1. An animal's ability to form accurate expectations regarding the size or intensity and type of the US event presumably entails that the CS and US are centrally linked through associative and cognitive processes. Through conditioning, a neural link or pathway is produced between the CS center (e.g., auditory center in the case of tone stimuli and visual center in the case of light stimuli) and the US center (appetitive center in the case of food and fear center in the case of aversive stimulation).

2. The strength of association between the CS and US is relative to the size or intensity of the expected US. For example, the word "Good" (CS) paired with a large and delicious portion of food (US) will generate a stronger associative link between the CS

"Good" (auditory center) and US food (appetitive center) than if the US presented were a small bit of stale bread. Of course, the relative effect of US size and type on associative strength will depend on the animal's degree of deprivation or satiation, as well.

3. The size or intensity of the US ultimately determines the strength or weakness of the CS-US association. When conditioning is complete (asymptotic), the strength of the association will be directly proportionate to the size or intensity of the US.

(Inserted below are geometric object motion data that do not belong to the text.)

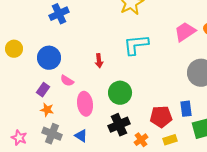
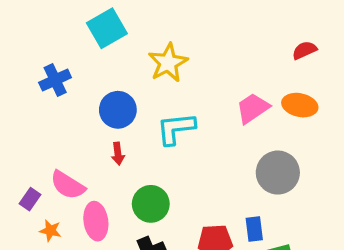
blue circle: (49, 58) -> (118, 110), moved
pink semicircle: (67, 81) -> (68, 185), size x1.6
orange star: (47, 110) -> (50, 231), moved

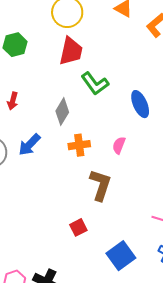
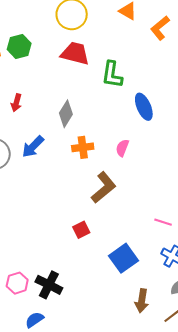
red trapezoid: (71, 51) -> (75, 53), turned -88
green L-shape: (95, 84) -> (112, 75), moved, turned 44
brown L-shape: (100, 185) -> (104, 187), turned 32

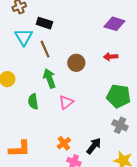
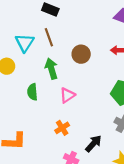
cyan triangle: (24, 37) -> (25, 43), moved
orange cross: (64, 143) -> (62, 128), moved

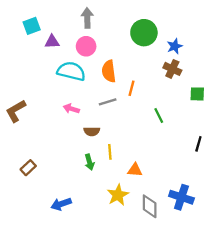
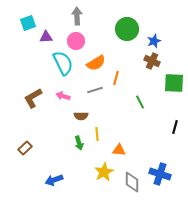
cyan semicircle: (71, 71) -> (63, 63), turned 50
orange semicircle: (109, 71) -> (96, 63), turned -114
green square: (197, 94) -> (174, 83), size x1.5
brown L-shape: (16, 111) -> (33, 98), moved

Example 1: CS (light) is paired with shock (US)

Characteristics of the US: The associative strength (S) supportable by the US at asymptote is arbitrarily denoted as superscript 1 (i.e., the amount of shock delivered). S1, therefore, represents the actual size of the US (shock stimulus) presented.

Characteristics of the CS: The expectancy (E) is derived from the associative strength existing between the CS and US, that is, between light (L) and shock (S1). E(L) represents an expectation that has been formed by the association of the CS (light stimulus) occurring regularly and contiguously with the US event. Over the course of conditioning, predictions made by the animal [E(L)] will gradually come to approximate or match the actual US event (S1).

Example 2: Pairing a compound CS (light and tone) with a US,

E(L) = the associative strength of the light stimulus

E(t) = the associative strength of the tone stimulus

Over the course of several conditioning trials in which E(L) and E(T) are presented together in the presence of shock, both stimuli will increase in associative strength. However, neither the light CS nor the tone CS will independently progress to the associative strength supported by shock (S1). In the case of compound conditioning, the sum of the two, that is, E(L) + E(T), upon reaching asymptote, will approximate the associative strength supportable by shock.

1. If the auditory CS (tone) and the visual CS (light) are equally salient at the onset of conditioning (i.e., both stimuli elicit an equal orienting response), then the respective associate strengths E(L) and E(T) relative to the US will increase at an equal rate as conditioning progresses.

2. If one CS is weaker or less salient (e.g., a dim light versus a loud tone), the stronger of the two stimuli will obtain more associative strength relative to the US. Nonetheless, at asymptote, the sum of E(L) and E(T) will approximate, but not exceed, the value of S1.

Acquisition, Extinction, and Asymptote (Fig. 6.5)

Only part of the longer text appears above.